As with any new introduction of technology, Rothlisberger said patients’ needs are the most important consideration.

“The patient truly has to be your first priority, so that was a light bulb moment for me to realize that AI and patient-centered care have to go together,” Rothlisberger said. “Everything I read about AI was all about processes and streamlining processes, how we can make something more efficient. Really, it all boils down to whether the patient comes first.”

The conclusions Rothlisberger, a native of Arlington, Ohio, who is graduating at Spring 2024 Commencement, made in her essay, “AI Powered Patient-Centered Care: A Call to Action for Innovation,” resonated with healthcare administrators. 

Her essay won first place in the undergraduate division of the nationwide Richard J. Stull Student Essay Competition, after which she was invited to Chicago to speak at the American College of Healthcare Executives’ 2024 Congress on Healthcare Leadership. 

Rothlisberger worked closely with Dr. Phillip Welch, an associate professor in the Department of Public and Allied Health , to apply classroom learning to healthcare administration as she crafted her essay.

Welch said Rothlisberger’s curiosity helped her work through several drafts of what became an essay that was honored on a national level. 

“Paige, like most people drawn to a university, is intelligent and inquisitive,” Welch said. “But she stepped outside her comfort zone, took extra initiative to enter the essay contest and was rewarded for doing so. This experience taught Paige the value of taking a chance. 

“The essay competition made Paige a stronger scientific writer, reinforced the importance of consulting academic literature when faced with problems and honed critical thinking skills.”

Due to the broad nature of AI, Rothlisberger said one of her goals for the essay was to spur discussion about how AI can work in healthcare, as its implementation will not happen overnight. 

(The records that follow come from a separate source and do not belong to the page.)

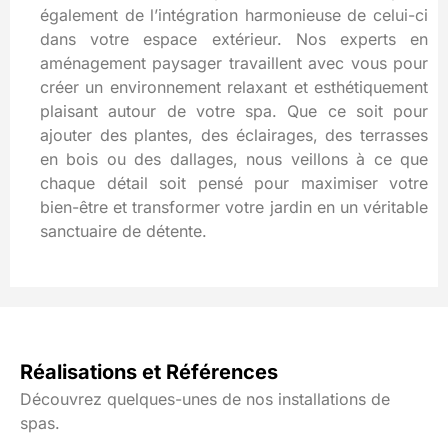
également de l’intégration harmonieuse de celui-ci
dans votre espace extérieur. Nos experts en
aménagement paysager travaillent avec vous pour
créer un environnement relaxant et esthétiquement
plaisant autour de votre spa. Que ce soit pour
ajouter des plantes, des éclairages, des terrasses
en bois ou des dallages, nous veillons à ce que
chaque détail soit pensé pour maximiser votre
bien-être et transformer votre jardin en un véritable
sanctuaire de détente.
Réalisations et Références
Découvrez quelques-unes de nos installations de
spas.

“It’s just so complicated because you can’t just implement AI and have it all figured out — there are a lot of things that go into it, so these are conversations you have to have,” Rothlisberger said. “I went into the essay knowing that AI in healthcare is going to be implemented in stages and it is going to be very important to understand the details in each stage.”

Rothlisberger said AI has many possibilities within healthcare, but one way in which it could truly help patients is to streamline options after a diagnosis to help cater treatment to a patient’s unique needs and wants. 

“When you’re diagnosed with something, you have so many different options,” she said. “Maybe you have the option of something less invasive, the medication route or maintenance. One of the things I examined was using AI to filter what a diagnosis might look like along with the patient’s preferences and previous data to get a more tailored outcome for the patient rather than a one-size-fits-all solution.”

Through completing the paper and attending the Congress on Healthcare Leadership, Rothlisberger said the experience affirmed that she has found her career path.

“I just felt really proud to be a future healthcare administrator,” she said. “It’s definitely a rewarding field where people band together and it’s not competitive. Everybody wants to help each other out because that means you all go back to help your communities get better outcomes. This really established for me where I was going.”